The $2,000 Samsung Galaxy Fold was slated to come out April 26 in the US. It was supposed to be a triumph of Samsung’s display technology—a product years in the making that would redefine the smartphone. Instead, it’s being delayed. A report from The Wall Street Journal says the phone has been delayed until “at least next month.
Samsung was suspiciously protective of the Galaxy Fold in the run-up to launch. It was announced alongside the Galaxy S10 in February, but while the S10 was put on display to be touched and tapped, the Galaxy Fold was only shown in a glass box. It wasn’t until last week that people outside of Samsung were finally able to try the Galaxy Fold, when Samsung handed out review units to select members of the press. There were always durability concerns about the folding display, but when devices in the hands of reviewers sometimes lasted a single day before the displays died, the alarm bells started ringing.
The report from the Journal says, “The new rollout is expected in the coming weeks, though a firm date has yet to be determined.” Apparently Samsung has flagged the current hinge design as one of the issues causing an early death. “Though the company’s internal investigation remains ongoing, the Galaxy Fold phone’s reported issues stem from problems affecting the handset’s hinge and extra pressure applied to the internal screen,” the report says.
So far Samsung has not responded to the report. At least two Galaxy Fold press events have already been delayed.
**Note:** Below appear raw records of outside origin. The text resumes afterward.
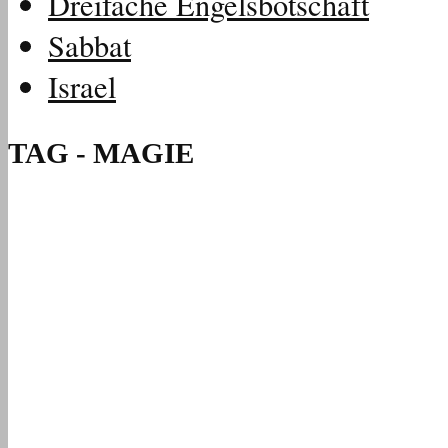
Dreifache Engelsbotschaft
Sabbat
Israel
TAG - MAGIE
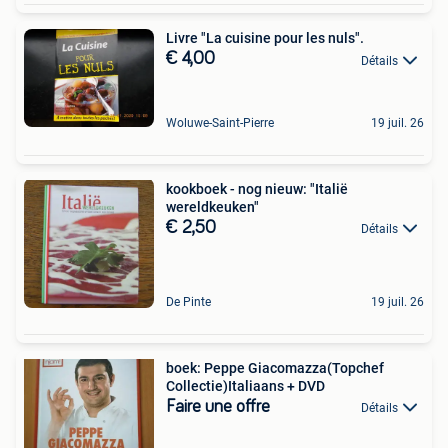
Livre "La cuisine pour les nuls".
€ 4,00
Détails
Woluwe-Saint-Pierre
19 juil. 26
kookboek - nog nieuw: "Italië
wereldkeuken"
€ 2,50
Détails
De Pinte
19 juil. 26
boek: Peppe Giacomazza(Topchef
Collectie)Italiaans + DVD
Faire une offre
Détails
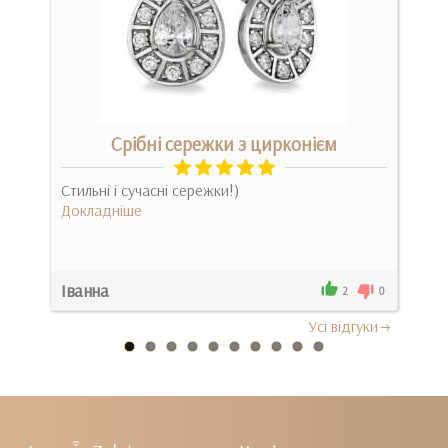
Срібні сережки з цирконієм
Зо
Стильні і сучасні сережки!)
Отр
Докладніше
житт
ризи
Док
Іванна
Мар
0
2
0
Усi вiдгуки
April 23 and 24 were supposed to be the dates for launches in Hong Kong and Shanghai, but Engadget reports that those press events have been officially cancelled. Samsung has already taken pre-orders for the Galaxy Fold—so many pre-orders the phone is “sold out“—so the company will have to start communicating to customers soon, as they are still expecting that April 26 ship date to happen.
Samsung said it has spent six years and over a hundred million dollars to develop the folding display technology in the Galaxy Fold. Late last year the company said this display technology was stolen, though, and sold to competitors in China. With companies like Huawei and Xiaomi also demoing foldable phones now, it would not surprise me to hear that Samsung was trying to rush the Galaxy Fold out the door to keep its title of “first foldable” from a mainstream manufacturer.
One of the Galaxy Fold’s problems was that there was no clear communication that the screen protector on the front of the display should not be pulled off. Some reviewers removed this front protective layer before their screens died. The launch delay would give Samsung more time to change the in-box messaging instructing users to not remove this protective layer. If the Galaxy Fold delay is only a few weeks, there wouldn’t be time to change much more than the box messaging, though. And if there is a more significant problem with the Galaxy Fold display, it would take longer than a few weeks to sort out.